--- Saved data entries ---
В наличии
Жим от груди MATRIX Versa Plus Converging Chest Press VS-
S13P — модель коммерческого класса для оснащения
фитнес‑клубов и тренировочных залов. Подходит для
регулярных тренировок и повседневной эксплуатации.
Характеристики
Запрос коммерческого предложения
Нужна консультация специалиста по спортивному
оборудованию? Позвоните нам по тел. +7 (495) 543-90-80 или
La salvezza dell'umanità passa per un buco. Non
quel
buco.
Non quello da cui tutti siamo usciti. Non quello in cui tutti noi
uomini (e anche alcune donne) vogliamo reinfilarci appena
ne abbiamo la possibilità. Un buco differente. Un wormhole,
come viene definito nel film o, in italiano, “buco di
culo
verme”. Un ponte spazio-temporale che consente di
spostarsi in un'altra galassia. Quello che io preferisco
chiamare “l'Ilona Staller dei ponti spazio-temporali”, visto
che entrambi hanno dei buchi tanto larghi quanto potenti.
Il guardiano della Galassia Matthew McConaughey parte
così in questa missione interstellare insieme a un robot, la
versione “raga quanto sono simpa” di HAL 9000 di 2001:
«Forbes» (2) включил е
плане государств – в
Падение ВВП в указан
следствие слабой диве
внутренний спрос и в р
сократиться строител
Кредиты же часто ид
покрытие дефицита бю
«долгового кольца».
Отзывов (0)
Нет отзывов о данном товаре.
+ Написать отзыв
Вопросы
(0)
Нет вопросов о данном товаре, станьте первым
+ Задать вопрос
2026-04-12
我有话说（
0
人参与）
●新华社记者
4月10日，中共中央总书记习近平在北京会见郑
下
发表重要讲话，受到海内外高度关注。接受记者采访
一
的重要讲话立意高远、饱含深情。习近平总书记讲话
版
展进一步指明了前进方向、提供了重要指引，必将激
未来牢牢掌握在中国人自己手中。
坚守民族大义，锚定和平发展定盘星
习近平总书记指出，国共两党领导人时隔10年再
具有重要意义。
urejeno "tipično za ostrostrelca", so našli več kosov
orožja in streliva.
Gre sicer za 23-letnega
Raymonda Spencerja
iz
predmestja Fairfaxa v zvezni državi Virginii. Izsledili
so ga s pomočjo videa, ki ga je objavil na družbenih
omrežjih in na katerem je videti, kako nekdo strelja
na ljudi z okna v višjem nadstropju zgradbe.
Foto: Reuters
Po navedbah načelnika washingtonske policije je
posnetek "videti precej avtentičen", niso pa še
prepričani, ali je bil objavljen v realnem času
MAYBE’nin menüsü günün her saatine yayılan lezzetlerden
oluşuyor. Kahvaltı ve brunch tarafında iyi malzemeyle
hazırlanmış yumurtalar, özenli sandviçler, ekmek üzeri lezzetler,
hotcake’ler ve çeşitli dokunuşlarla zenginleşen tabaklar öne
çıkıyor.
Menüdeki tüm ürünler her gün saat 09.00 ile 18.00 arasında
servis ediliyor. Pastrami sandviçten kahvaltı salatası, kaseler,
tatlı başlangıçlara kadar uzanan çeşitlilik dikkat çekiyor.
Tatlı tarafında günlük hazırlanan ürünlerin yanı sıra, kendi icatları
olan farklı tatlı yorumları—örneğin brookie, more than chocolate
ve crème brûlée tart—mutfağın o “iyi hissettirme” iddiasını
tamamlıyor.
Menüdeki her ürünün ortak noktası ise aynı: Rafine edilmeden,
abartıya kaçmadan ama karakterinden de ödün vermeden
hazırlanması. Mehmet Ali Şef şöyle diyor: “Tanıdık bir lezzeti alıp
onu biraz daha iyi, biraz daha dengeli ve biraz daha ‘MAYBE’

--- Exercise description ---
Look above for the line with "Tatlı tarafında günlük", then copy it and each later line exactly, stopping at the last line of the records.

--- Exercise answer ---
Tatlı tarafında günlük hazırlanan ürünlerin yanı sıra, kendi icatları
olan farklı tatlı yorumları—örneğin brookie, more than chocolate
ve crème brûlée tart—mutfağın o “iyi hissettirme” iddiasını
tamamlıyor.
Menüdeki her ürünün ortak noktası ise aynı: Rafine edilmeden,
abartıya kaçmadan ama karakterinden de ödün vermeden
hazırlanması. Mehmet Ali Şef şöyle diyor: “Tanıdık bir lezzeti alıp
onu biraz daha iyi, biraz daha dengeli ve biraz daha ‘MAYBE’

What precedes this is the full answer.